General Surgery Coding Alert

You Be the Coder:

Post-Op Debridement

Test your coding knowledge. Determine how you would code this situation before looking at the box below for the
answer.
 

Question: A long-term patient had two toes amputated. During postoperative rounds the surgeon noted an ulcer on the calf of the same leg, which required debridement. Is the time spent debriding billable?

New Hampshire Subscriber

 

Answer: Yes, you may bill for the debridement with the appropriate CPT code, e.g., 11040, Debridement; skin, partial thickness. Although the service takes place during the global period of another procedure (the amputation), it is unrelated to the initial surgery and therefore you may bill it separately. To indicate that the debridement is not part of the global surgical package of the previous procedure, however, you should append modifier -79 (Unrelated procedure or service by the same physician during the postoperative period) to the debridement code.

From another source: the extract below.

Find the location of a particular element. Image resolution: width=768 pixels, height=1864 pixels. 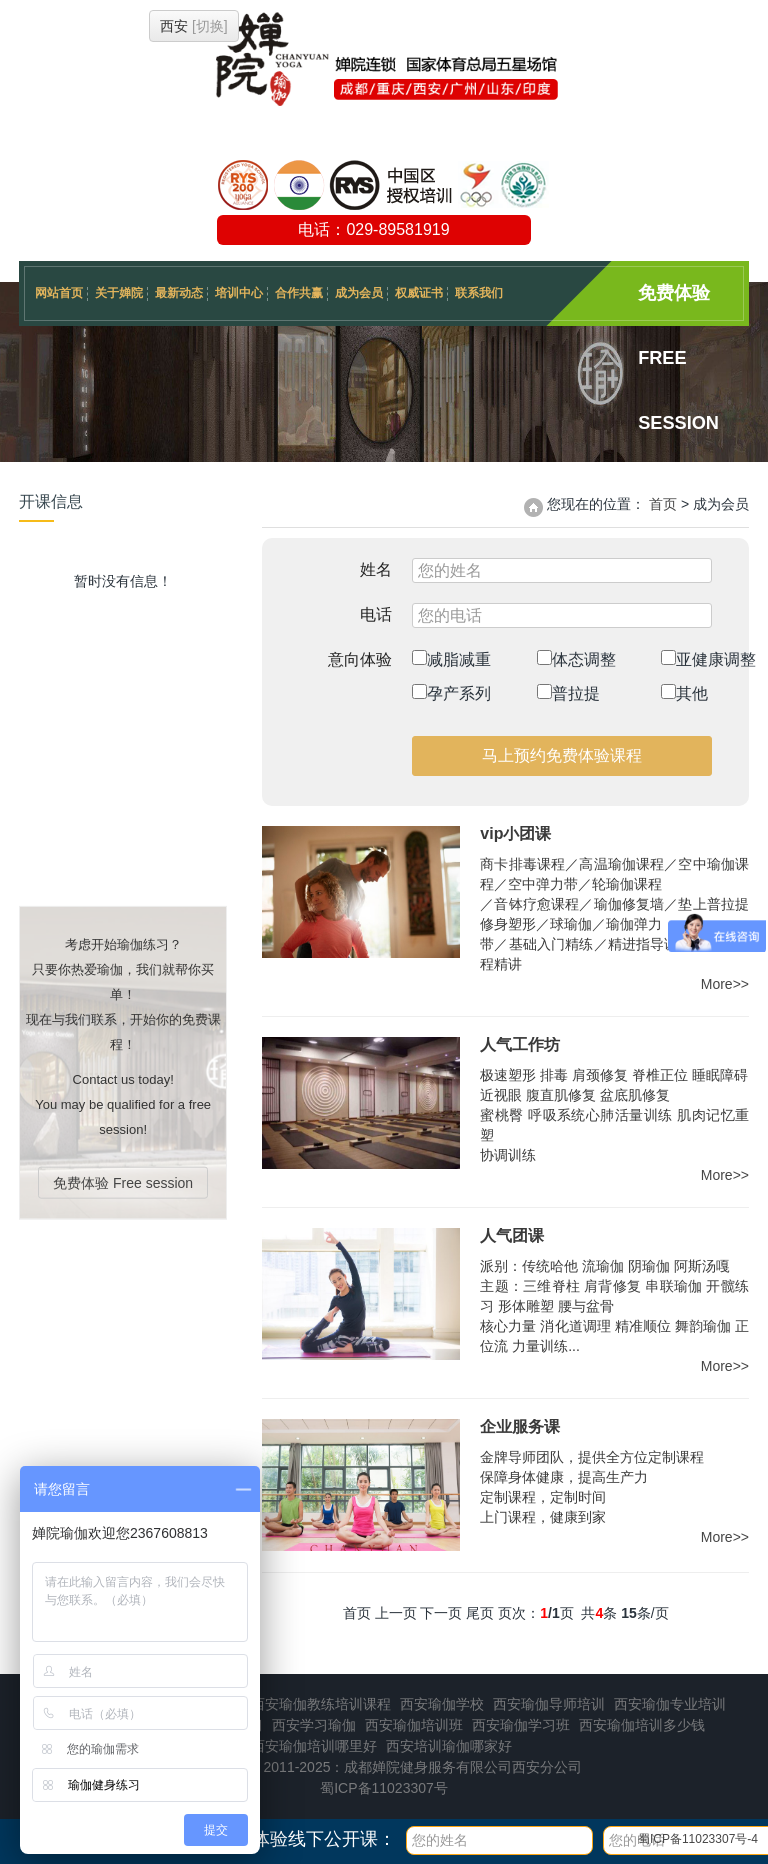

In addition, an E/M service was required to identify the ulcer and decide that a debridement was the treatment of choice, and you may report the service separately in addition to the debridement itself. Documentation must support that a separate E/M service was indeed performed, and you should append modifier -25 (Significant, separately identifiable evaluation and management service by the same physician on the same day of the procedure or other service) to the E/M service to indicate that the service was beyond the minimal E/M component included in the debridement.

Also, add modifier -24 (Unrelated evaluation and management service by the same physician during a postoperative period) to the E/M code so it will not be included as part of the global fee of the previous procedure. You may use the same diagnosis for both the E/M code and the debridement.